● What you are asked to do
Give the entries again exactly, without pictures.

━━━━

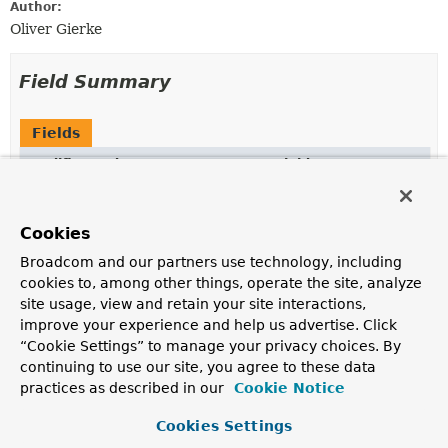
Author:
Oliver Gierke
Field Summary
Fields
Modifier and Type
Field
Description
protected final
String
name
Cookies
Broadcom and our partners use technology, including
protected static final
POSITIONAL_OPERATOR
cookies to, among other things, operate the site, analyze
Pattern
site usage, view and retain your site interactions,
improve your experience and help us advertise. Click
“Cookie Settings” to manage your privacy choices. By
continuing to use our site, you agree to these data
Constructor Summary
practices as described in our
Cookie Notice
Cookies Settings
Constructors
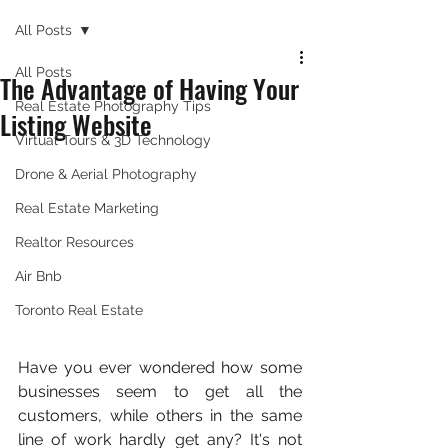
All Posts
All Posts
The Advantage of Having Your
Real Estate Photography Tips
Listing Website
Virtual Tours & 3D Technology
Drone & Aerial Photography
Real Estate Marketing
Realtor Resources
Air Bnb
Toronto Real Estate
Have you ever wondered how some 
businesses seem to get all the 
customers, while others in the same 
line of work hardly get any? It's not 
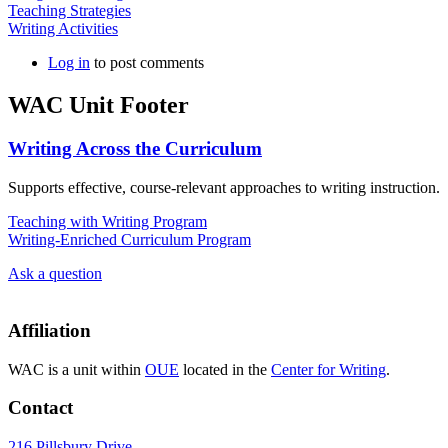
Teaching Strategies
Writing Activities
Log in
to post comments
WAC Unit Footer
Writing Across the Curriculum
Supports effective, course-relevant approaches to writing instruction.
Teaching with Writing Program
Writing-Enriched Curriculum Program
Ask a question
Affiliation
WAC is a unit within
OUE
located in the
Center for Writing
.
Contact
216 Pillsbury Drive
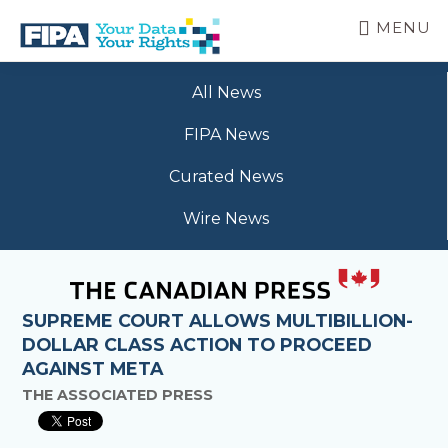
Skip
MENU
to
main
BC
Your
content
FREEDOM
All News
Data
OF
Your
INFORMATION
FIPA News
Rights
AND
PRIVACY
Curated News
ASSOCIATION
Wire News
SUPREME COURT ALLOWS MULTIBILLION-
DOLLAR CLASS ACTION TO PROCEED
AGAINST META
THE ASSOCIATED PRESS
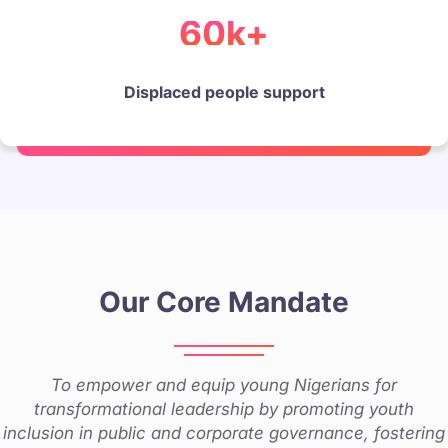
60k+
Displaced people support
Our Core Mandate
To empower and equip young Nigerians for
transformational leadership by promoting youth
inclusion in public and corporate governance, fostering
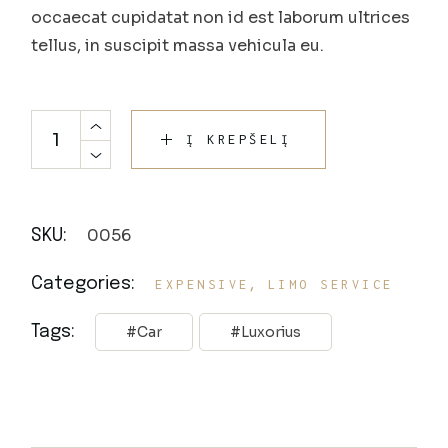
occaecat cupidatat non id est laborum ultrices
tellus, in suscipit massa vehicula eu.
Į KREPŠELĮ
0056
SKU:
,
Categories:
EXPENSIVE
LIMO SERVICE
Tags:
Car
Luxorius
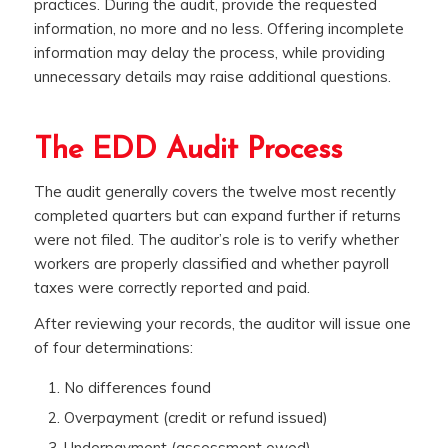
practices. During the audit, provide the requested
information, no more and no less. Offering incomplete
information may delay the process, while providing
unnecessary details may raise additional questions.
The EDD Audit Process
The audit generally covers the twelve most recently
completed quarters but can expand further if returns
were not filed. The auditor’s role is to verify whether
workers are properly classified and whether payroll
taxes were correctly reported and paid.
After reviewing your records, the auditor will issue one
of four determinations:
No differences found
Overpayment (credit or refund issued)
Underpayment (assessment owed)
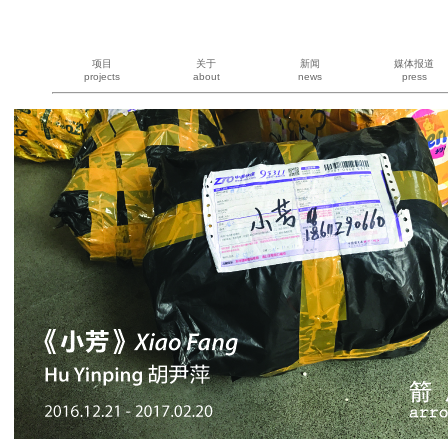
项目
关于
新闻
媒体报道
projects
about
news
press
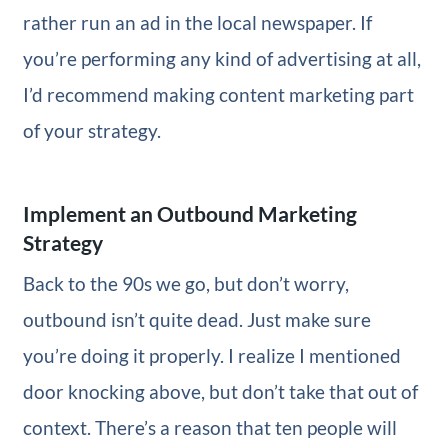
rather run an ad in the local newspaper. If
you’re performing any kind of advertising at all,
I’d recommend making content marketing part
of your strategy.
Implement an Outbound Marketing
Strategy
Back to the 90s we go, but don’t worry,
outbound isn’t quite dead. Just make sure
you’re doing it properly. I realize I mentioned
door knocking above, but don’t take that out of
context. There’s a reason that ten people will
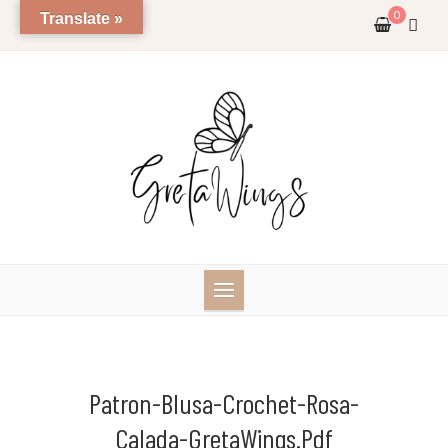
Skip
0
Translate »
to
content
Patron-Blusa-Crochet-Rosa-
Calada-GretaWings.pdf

━━━━

● Result of this exercise
Author:
Oliver Gierke
Field Summary
Fields
Modifier and Type
Field
Description
protected final
String
name
Cookies
Broadcom and our partners use technology, including
protected static final
POSITIONAL_OPERATOR
cookies to, among other things, operate the site, analyze
Pattern
site usage, view and retain your site interactions,
improve your experience and help us advertise. Click
“Cookie Settings” to manage your privacy choices. By
continuing to use our site, you agree to these data
Constructor Summary
practices as described in our
Cookie Notice
Cookies Settings
Constructors
All Posts
All Posts
The Advantage of Having Your
Real Estate Photography Tips
Listing Website
Virtual Tours & 3D Technology
Drone & Aerial Photography
Real Estate Marketing
Realtor Resources
Air Bnb
Toronto Real Estate
Have you ever wondered how some 
businesses seem to get all the 
customers, while others in the same 
line of work hardly get any? It's not 
Teaching Strategies
Writing Activities
Log in
to post comments
WAC Unit Footer
Writing Across the Curriculum
Supports effective, course-relevant approaches to writing instruction.
Teaching with Writing Program
Writing-Enriched Curriculum Program
Ask a question
Affiliation
WAC is a unit within
OUE
located in the
Center for Writing
.
Contact
216 Pillsbury Drive
Skip
MENU
to
main
BC
Your
content
FREEDOM
All News
Data
OF
Your
INFORMATION
FIPA News
Rights
AND
PRIVACY
Curated News
ASSOCIATION
Wire News
SUPREME COURT ALLOWS MULTIBILLION-
DOLLAR CLASS ACTION TO PROCEED
AGAINST META
THE ASSOCIATED PRESS
60k+
Displaced people support
Our Core Mandate
To empower and equip young Nigerians for
transformational leadership by promoting youth
inclusion in public and corporate governance, fostering
occaecat cupidatat non id est laborum ultrices
tellus, in suscipit massa vehicula eu.
Į KREPŠELĮ
0056
SKU:
,
Categories:
EXPENSIVE
LIMO SERVICE
Tags:
Car
Luxorius
practices. During the audit, provide the requested
information, no more and no less. Offering incomplete
information may delay the process, while providing
unnecessary details may raise additional questions.
The EDD Audit Process
The audit generally covers the twelve most recently
completed quarters but can expand further if returns
were not filed. The auditor’s role is to verify whether
workers are properly classified and whether payroll
taxes were correctly reported and paid.
After reviewing your records, the auditor will issue one
of four determinations:
No differences found
Overpayment (credit or refund issued)
Underpayment (assessment owed)
项目
关于
新闻
媒体报道
projects
about
news
press
rather run an ad in the local newspaper. If
you’re performing any kind of advertising at all,
I’d recommend making content marketing part
of your strategy.
Implement an Outbound Marketing
Strategy
Back to the 90s we go, but don’t worry,
outbound isn’t quite dead. Just make sure
you’re doing it properly. I realize I mentioned
door knocking above, but don’t take that out of
context. There’s a reason that ten people will
Skip
0
Translate »
to
content
Patron-Blusa-Crochet-Rosa-
Calada-GretaWings.pdf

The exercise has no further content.